The autopsy doctor told the jury that Ledesma received six bullet wounds to the left side of his body and described the location and nature of each wound. The prosecutor then presented the doctor with three photographs marked State’s exhibits 2, 3 and 4. All three pictures show the left side area of the deceased’s nude body as it lay on an autopsy table. In exhibit 2, the body is positioned on its right side exposing the back area. Wounds to the upper left side of the back are visible. In exhibits 2 and 3, the body is resting on its back showing wounds to the upper left side of the chest.
The location, nature, and extent of the wounds suffered by the deceased were relevant to the issue of the cause of death and to corroborate the eyewitness testimony of Abelina Ledesma. The doctor used the photographs to point out wounds that he had previously described. The photographs served to illustrate and clarify his testimony and, therefore, were admissible. Bailey v. State, 532 S.W.2d 316 (Tex.Cr.App.1976); Provost v. State, 514 S.W.2d 269, 272 (Tex.Cr.App.1974); Booth v. State, 635 S.W.2d 767, 770 (Tex.App.—Corpus Christi 1982).
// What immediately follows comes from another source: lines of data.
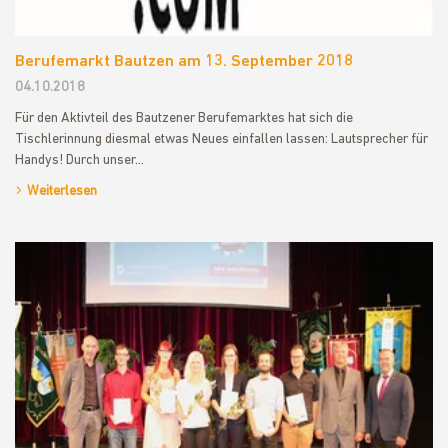
Berufemarkt Bautzen am 13. September 2018
04.10.2018
Für den Aktivteil des Bautzener Berufemarktes hat sich die
Tischlerinnung diesmal etwas Neues einfallen lassen: Lautsprecher für
Handys! Durch unser…
Weiterlesen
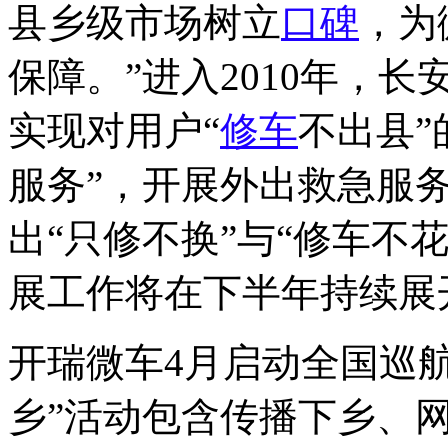
县乡级市场树立
口碑
，为
保障。”进入2010年，
实现对用户“
修车
不出县”
服务”，开展外出救急服
出“只修不换”与“修车不
展工作将在下半年持续展
开瑞微车4月启动全国巡航
乡”活动包含传播下乡、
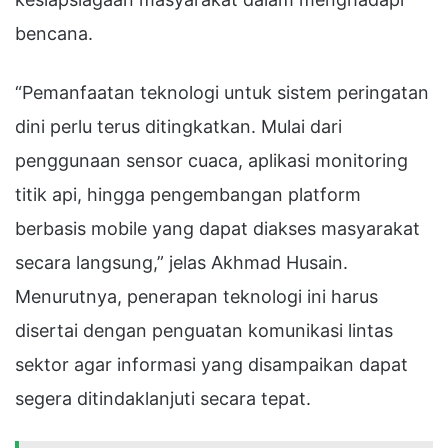
bencana.
“Pemanfaatan teknologi untuk sistem peringatan
dini perlu terus ditingkatkan. Mulai dari
penggunaan sensor cuaca, aplikasi monitoring
titik api, hingga pengembangan platform
berbasis mobile yang dapat diakses masyarakat
secara langsung,” jelas Akhmad Husain.
Menurutnya, penerapan teknologi ini harus
disertai dengan penguatan komunikasi lintas
sektor agar informasi yang disampaikan dapat
segera ditindaklanjuti secara tepat.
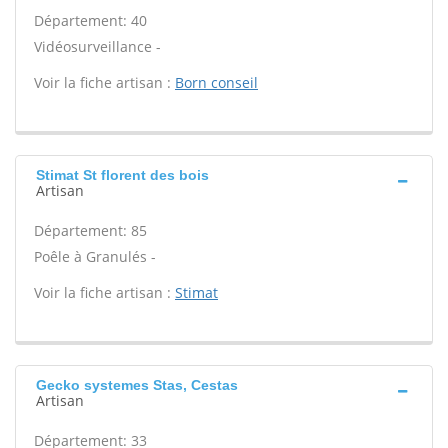
Département: 40
Vidéosurveillance -
Voir la fiche artisan :
Born conseil
Stimat St florent des bois
Artisan
Département: 85
Poêle à Granulés -
Voir la fiche artisan :
Stimat
Gecko systemes Stas, Cestas
Artisan
Département: 33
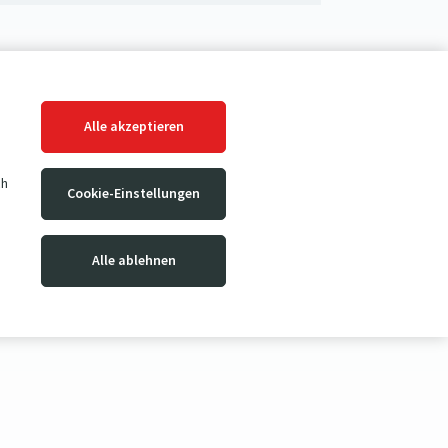
Alle akzeptieren
ch
Cookie-Einstellungen
Alle ablehnen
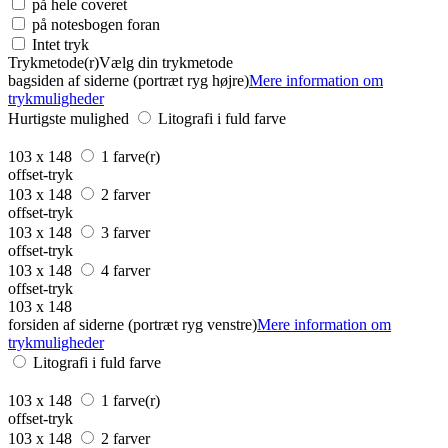
på hele coveret
på notesbogen foran
Intet tryk
Trykmetode(r)
Vælg din trykmetode
bagsiden af siderne (portræt ryg højre)
Mere information om
trykmuligheder
Hurtigste mulighed
Litografi i fuld farve
103 x 148
1 farve(r)
offset-tryk
103 x 148
2 farver
offset-tryk
103 x 148
3 farver
offset-tryk
103 x 148
4 farver
offset-tryk
103 x 148
forsiden af siderne (portræt ryg venstre)
Mere information om
trykmuligheder
Litografi i fuld farve
103 x 148
1 farve(r)
offset-tryk
103 x 148
2 farver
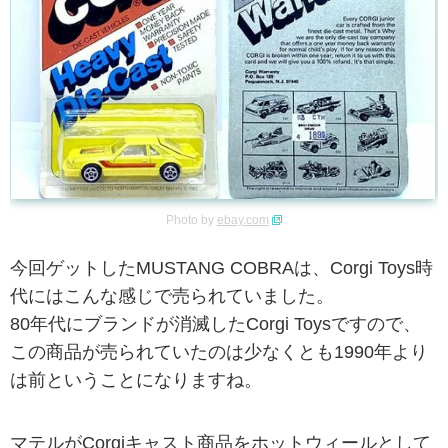
Photo by
ebay.com
今回ゲットしたMUSTANG COBRAは、Corgi Toys時
代にはこんな感じで売られていました。
80年代にブランドが消滅したCorgi Toysですので、
この商品が売られていたのは少なくとも1990年より
は前ということになりますね。
マテルがCorgiキャスト商品をホットウィールとして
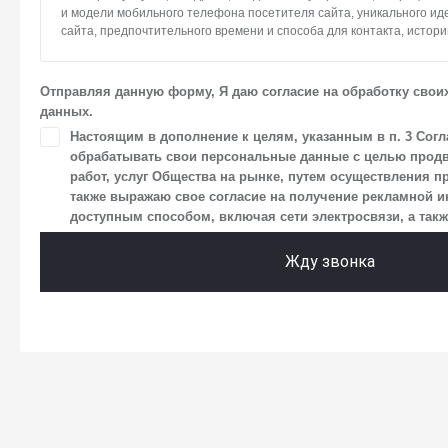
и модели мобильного телефона посетителя сайта, уникального и
сайта, предпочтительного времени и способа для контакта, истори
2. Под обработкой персональных данных понимаются следующие де
систематизация, накопление, хранение, уточнение (обновление, и
Отправляя данную форму, Я даю согласие на обработку свои
использование, передача (предоставление, доступ), блокирование
данных.
персональных данных. Общество обрабатывает персональные да
средств автоматизации.
Настоящим в дополнение к целям, указанным в п. 3 Согл
обрабатывать свои персональные данные с целью продв
3. Целью обработки персональных данных является осуществлен
работ, услуг Общества на рынке, путем осуществления п
Общества с посетителями и пользователями сайта.
также выражаю свое согласие на получение рекламной
4. Я даю согласие на передачу моих персональных данных третьи
доступным способом, включая сети электросвязи, а также
размещен на сайте в разделе «Юридическая информация».
Жду звонка
5. Данное Согласие действует до момента достижения цели обраб
в настоящем Согласии. Я осведомлен, что Общество будет обраба
в случае, если это необходимо для определенной цели, и может з
срок действия своего согласия на обработку по истечении 10 лет с
что оно соответствует моим намерениям.
6. Согласие может быть отозвано путем направления письменног
заказным почтовым отправлением с описью вложения по адресу: 14
г. о. Мытищи, п. Вёшки, МКАД 84-й км, ТПЗ «Алтуфьево», вл. 5, стр. 1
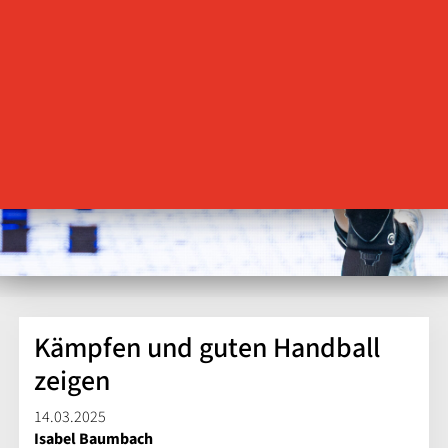
Kämpfen und guten Handball
zeigen
14.03.2025
Isabel Baumbach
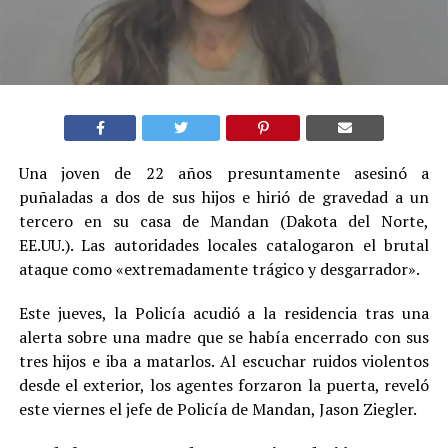
Una joven de 22 años presuntamente asesinó a
puñaladas a dos de sus hijos e hirió de gravedad a un
tercero en su casa de Mandan (Dakota del Norte,
EE.UU.). Las autoridades locales catalogaron el brutal
ataque como «extremadamente trágico y desgarrador».
Este jueves, la Policía acudió a la residencia tras una
alerta sobre una madre que se había encerrado con sus
tres hijos e iba a matarlos. Al escuchar ruidos violentos
desde el exterior, los agentes forzaron la puerta, reveló
este viernes el jefe de Policía de Mandan, Jason Ziegler.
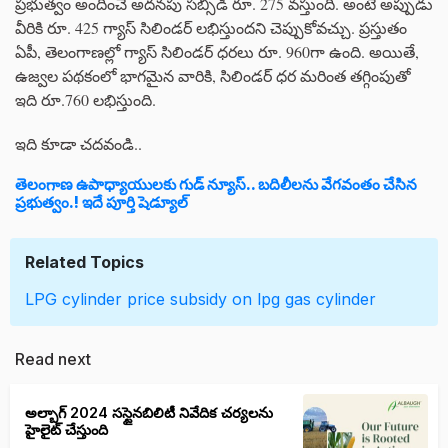
ప్రభుత్వం అందించే అదనపు సబ్సిడీ రూ. 275 వస్తుంది. అంటే అప్పుడు
వీరికి రూ. 425 గ్యాస్ సిలిండర్ లభిస్తుందని చెప్పుకోవచ్చు. ప్రస్తుతం
ఏపీ, తెలంగాణల్లో గ్యాస్ సిలిండర్ ధరలు రూ. 960గా ఉంది. అయితే,
ఉజ్వల పథకంలో భాగమైన వారికి, సిలిండర్ ధర మరింత తగ్గింపుతో
ఇది రూ.760 లభిస్తుంది.
ఇది కూడా చదవండి..
తెలంగాణ ఉపాధ్యాయులకు గుడ్ న్యూస్.. బదిలీలను వేగవంతం చేసిన
ప్రభుత్వం.! ఇదే పూర్తి షెడ్యూల్
Related Topics
LPG cylinder price
subsidy on lpg gas cylinder
Read next
అల్బాగ్ 2024 సస్టైనబిలిటీ నివేదిక చర్యలను
హైలైట్ చేస్తుంది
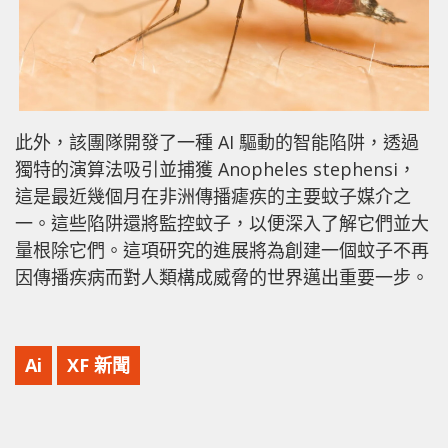
此外，該團隊開發了一種 AI 驅動的智能陷阱，透過
獨特的演算法吸引並捕獲 Anopheles stephensi，
這是最近幾個月在非洲傳播瘧疾的主要蚊子媒介之
一。這些陷阱還將監控蚊子，以便深入了解它們並大
量根除它們。這項研究的進展將為創建一個蚊子不再
因傳播疾病而對人類構成威脅的世界邁出重要一步。
Ai
XF 新聞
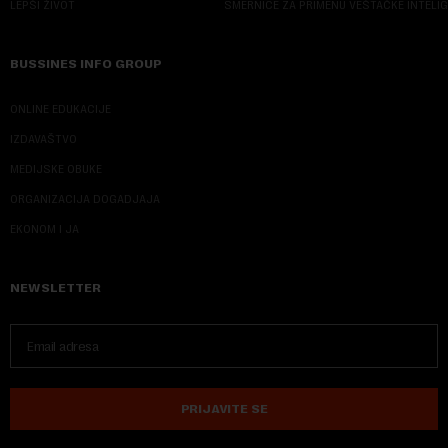
LEPŠI ŽIVOT
SMERNICE ZA PRIMENU VEŠTAČKE INTELI
BUSSINES INFO GROUP
ONLINE EDUKACIJE
IZDAVAŠTVO
MEDIJSKE OBUKE
ORGANIZACIJA DOGADJAJA
EKONOM I JA
NEWSLETTER
PRIJAVITE SE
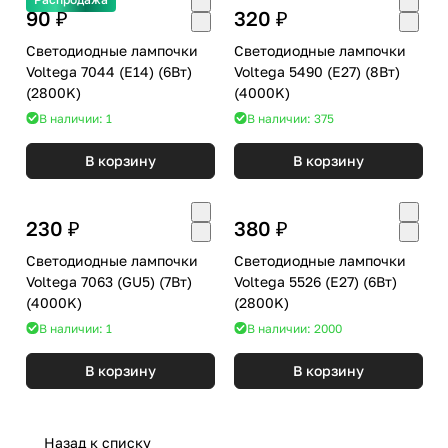
90 ₽
320 ₽
Светодиодные лампочки
Светодиодные лампочки
Voltega 7044 (E14) (6Вт)
Voltega 5490 (E27) (8Вт)
(2800K)
(4000K)
В наличии: 1
В наличии: 375
В корзину
В корзину
230 ₽
380 ₽
Светодиодные лампочки
Светодиодные лампочки
Voltega 7063 (GU5) (7Вт)
Voltega 5526 (E27) (6Вт)
(4000K)
(2800K)
В наличии: 1
В наличии: 2000
В корзину
В корзину
Назад к списку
Under ground of error two, appellant complains that the trial court erred when two instructions he had requested were not included in the charge.
In the first request, appellant asked for the following instruction:
“You are instructed that the defendant, Noe Lara Tavarez, is entitled, under the laws of this state, to be judged on this indictment as charged alone and individually. And, accordingly, unless you determine and find from the evidence beyond a reasonable doubt that this defendant did not act with another person or other*525 persons, and did not act knowingly or intentionally in connection with the commission of the offense in question, or if you have a reasonable doubt thereof, you will acquit this defendant.”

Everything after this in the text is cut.